Let me add that the OP's experience that HDF5 files were less space efficient than comparable CSV files suggest that something was grossly amiss in his use of HDF5.
Great ideas never fade. They do get reinvented :).
(Why would I need a directory tree inside a file that only one process can write to anyway? Why wouldn't I just use the filesystem I already have?)
If you have multiple "tables" that belong together and you need one table to interpret the data in the other table, wouldn't you want them to be grouped together? If they are separate files on the filesystem there is always the risk of forgetting something when you share the data with somebody.
If you can put all the data of an experiment into one file, I think that is very convenient. After all, you don't have to read the complete HDF5 file if you are interested just in a subset of the data.
If I have multiple data files that need to go together, I would like to put them together with a widely-understood tool that has good APIs in many programming languages and can even be interacted with from the shell.

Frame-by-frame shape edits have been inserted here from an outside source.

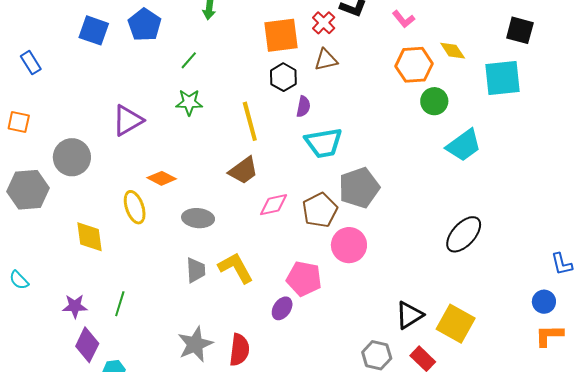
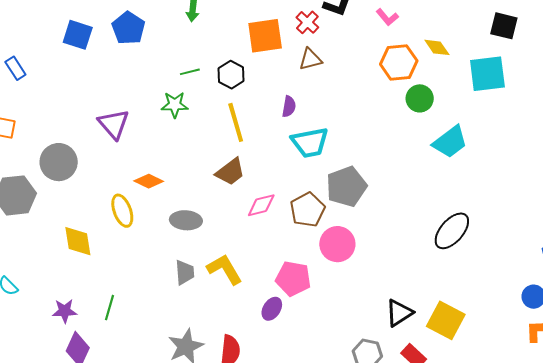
green line: (189, 60) -> (190, 72), moved, turned 36
black hexagon: (283, 77) -> (231, 75), moved
purple triangle: (128, 120) -> (114, 124), turned -40

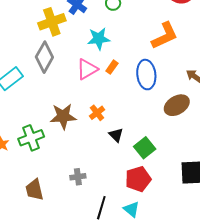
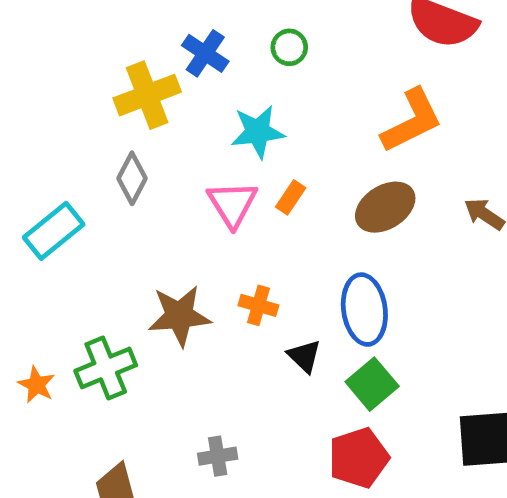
gray diamond: (44, 57) -> (132, 178), size x0.7
pink triangle: (87, 69) -> (232, 204), turned -30
blue ellipse: (146, 75) -> (364, 310), moved
brown ellipse: (177, 105) -> (385, 207), moved
orange cross: (97, 113) -> (258, 305), turned -35

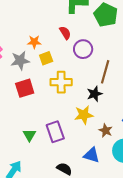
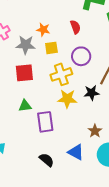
purple circle: (83, 49) -> (81, 56), moved
yellow cross: (61, 82) -> (61, 74), turned -30
yellow star: (84, 115) -> (67, 99), moved
green triangle: (29, 135) -> (25, 106), moved, turned 40

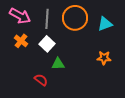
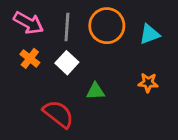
green triangle: (58, 64) -> (95, 91), moved
red semicircle: (41, 80) -> (58, 114), size x1.6

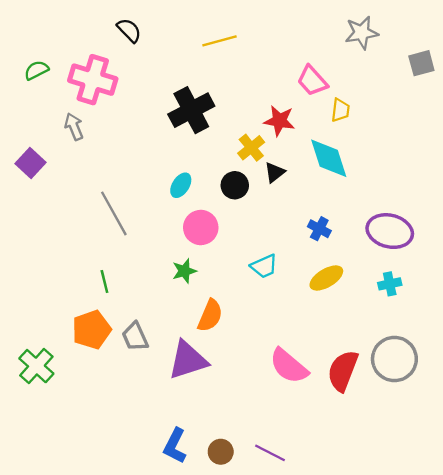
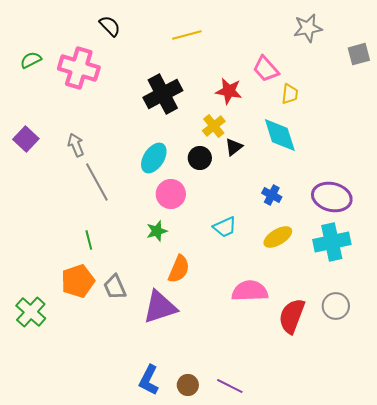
red star: (279, 121) -> (229, 91), moved
gray arrow: (74, 127) -> (76, 145), moved
cyan ellipse: (181, 185) -> (154, 158), size x1.4
cyan cross: (390, 284) -> (332, 242), size x1.8
gray circle: (394, 359) -> (336, 306), size x0.7
pink semicircle: (289, 366) -> (250, 291), moved, turned 138

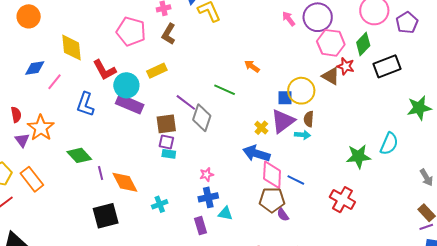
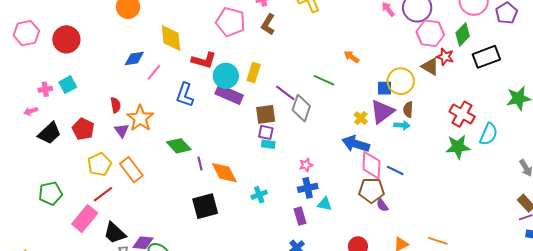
red L-shape: (104, 70) -> (204, 60), turned -45
yellow rectangle: (157, 71) -> (254, 72), moved, turned -48
red cross: (342, 200) -> (462, 114), moved

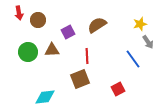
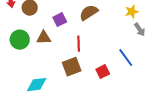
blue line: (133, 59) -> (126, 58), moved
red square: (118, 89) -> (103, 72), moved

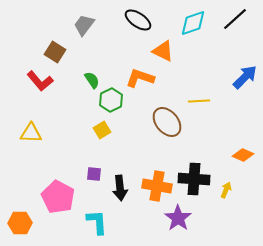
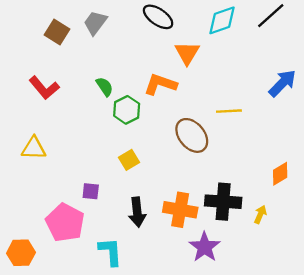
orange triangle: (163, 51) -> (187, 53), turned 35
brown square: (55, 52) -> (57, 32), moved
yellow square: (102, 130) -> (129, 160), moved
orange diamond: (243, 155) -> (280, 174), turned -55
purple square: (94, 174) -> (91, 191), moved

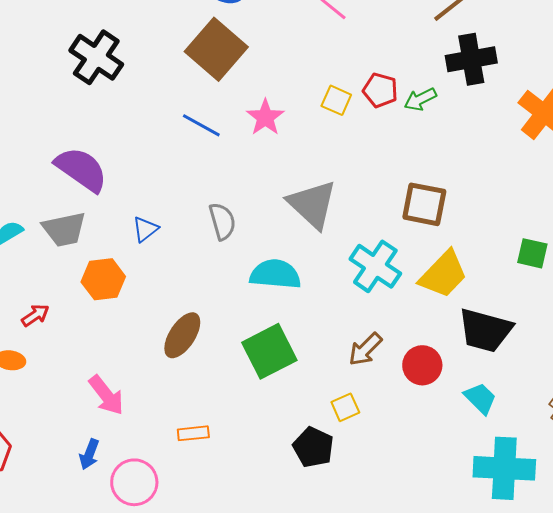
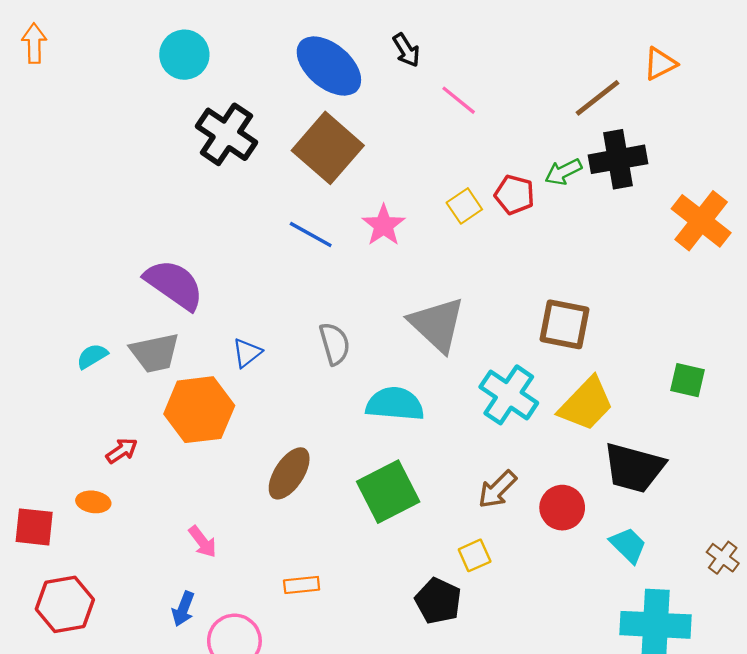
black cross: (96, 57) -> (226, 134), moved
green arrow: (420, 99) -> (563, 172), moved
yellow square: (336, 100) -> (464, 206), turned 32
orange hexagon: (103, 279) -> (199, 410), size x1.4
pink arrow: (106, 395) -> (203, 542), size x0.7

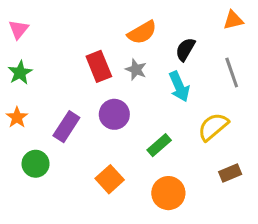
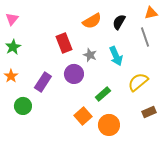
black semicircle: (185, 49) -> (119, 22), moved
gray star: (136, 70) -> (90, 55), moved
gray line: (232, 73) -> (145, 37), moved
orange square: (110, 179) -> (83, 116), moved

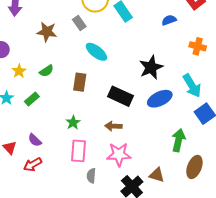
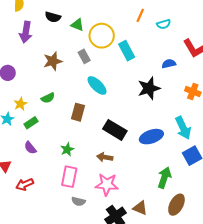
brown star: (47, 32) -> (53, 61), turned -30
black star: (151, 67) -> (149, 88), moved
yellow star: (19, 71) -> (20, 104), moved
purple semicircle: (35, 140) -> (30, 148), moved
gray semicircle: (91, 176) -> (78, 201), turned -88

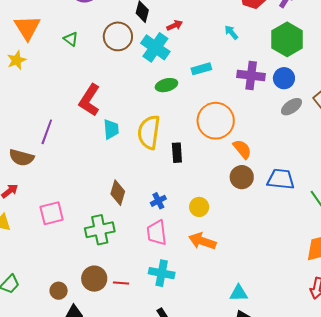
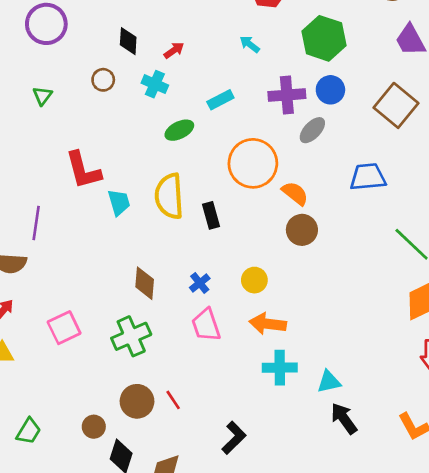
brown circle: (118, 36) -> (103, 80), size x0.6
green triangle: (71, 39) -> (42, 96), turned 42
cyan cross: (155, 47) -> (155, 84), size x0.7
red L-shape: (90, 100) -> (83, 170), turned -36
gray ellipse: (291, 107) -> (312, 130), moved
blue trapezoid: (281, 179) -> (368, 177), moved
cyan cross: (162, 273) -> (280, 368), moved
red line: (121, 283) -> (173, 400), turned 63

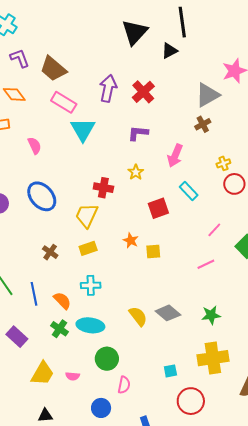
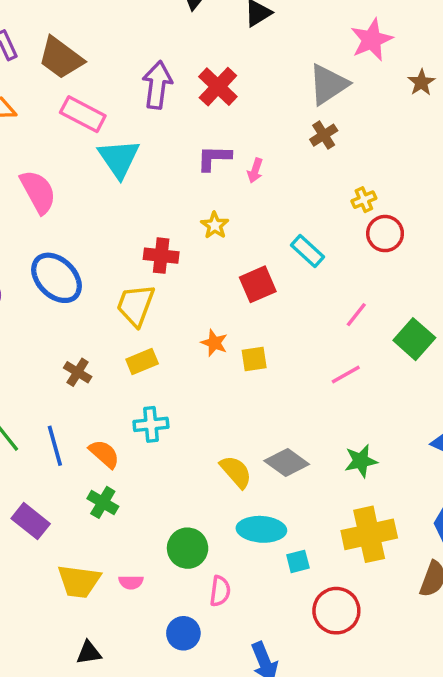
pink semicircle: (35, 146) -> (38, 192), size x1.5
pink arrow: (175, 156) -> (255, 171), moved, size x0.6
cyan ellipse: (90, 325) -> (261, 529), moved
yellow trapezoid: (42, 373) -> (79, 581), turned 72

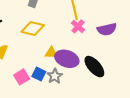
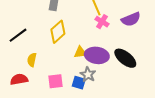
yellow diamond: (33, 29) -> (58, 32), turned -45
blue square: (39, 74) -> (79, 83), moved
pink square: (22, 77) -> (55, 81), turned 35

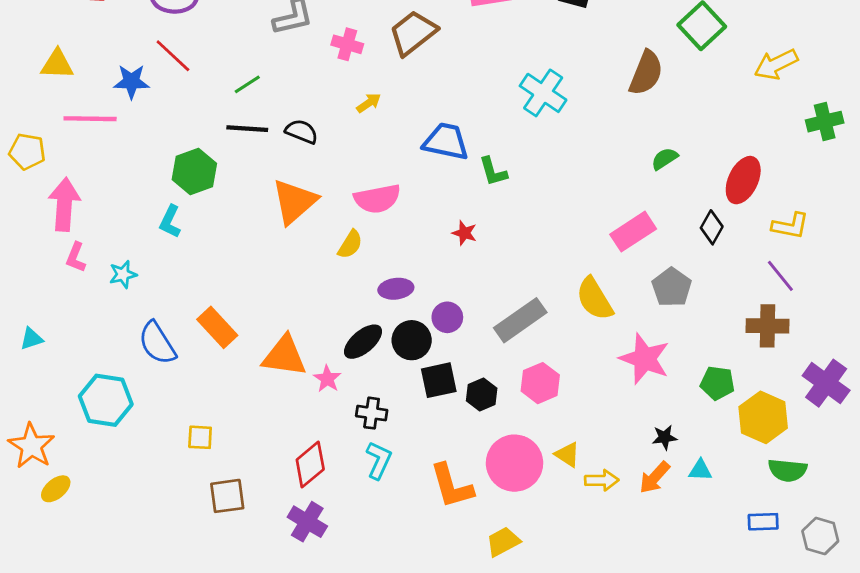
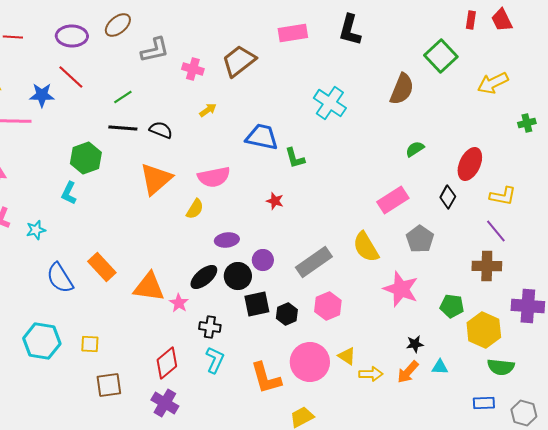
green cross: (825, 122) -> (527, 123), size x0.7
purple cross: (826, 383) -> (528, 306), turned -32
cyan hexagon: (106, 400) -> (42, 341), moved

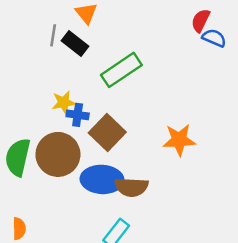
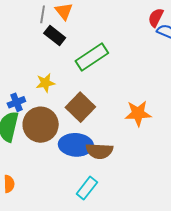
gray line: (53, 35) -> (43, 14), moved
blue cross: (78, 115) -> (16, 102), moved, turned -30

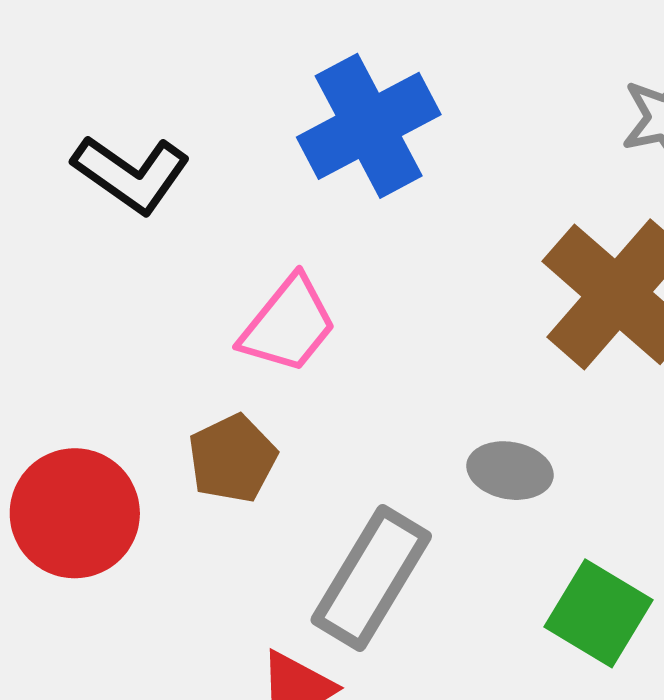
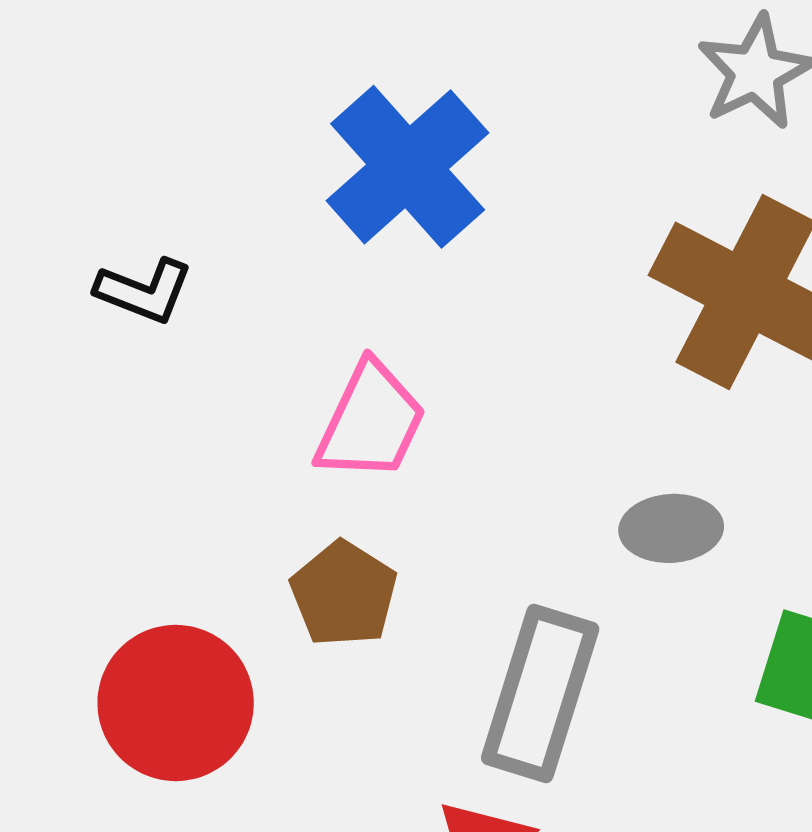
black L-shape: (131, 174) -> (144, 291), size x0.7

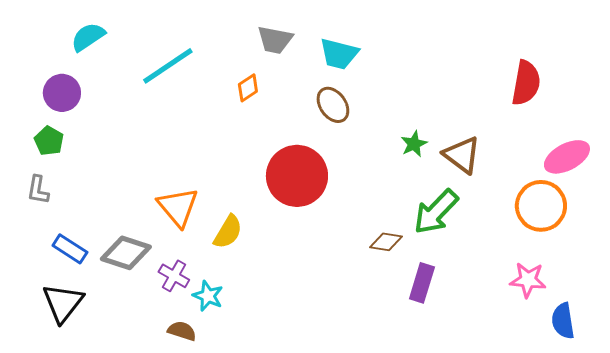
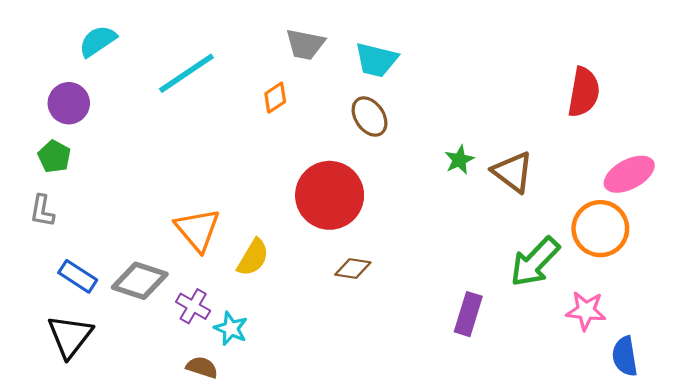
green arrow: (436, 212) -> (535, 262), moved
brown diamond: (386, 242) -> (353, 269), moved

Also if you have dense data, you can use mmap, which isn't very space efficient but is very fast. I guess it could also be made to be space efficient if you use a filesystem with transparent compression.
If you want your mmap to magically see the uncompressed data, your file system will have to do decompress the data, and that doesn't come for free.
I would try and aim for compression in the application, as data size likely will be the bottleneck in reading and writing such files. If your data isn't very sparse, you could delta encode the indices of the non-zero columns, and use some variable-length encoding for it. Compressing each row of deltas may help after the delta encoding (especially if it is reasonably dense, because you expect the deltas to be small).
Once you go down that route, you have sacrificed simplicity, so you might just as well encode your floats, too.
"First, we knew we only cared about row-by-row access over the entire file; we do not need things like random row or column reads."
It sounds like they don't care about subsets of either columns or rows, and are looking to optimize table size and time for full table scans.
note: after reading a little more I suspect SQL would be faster, in fact.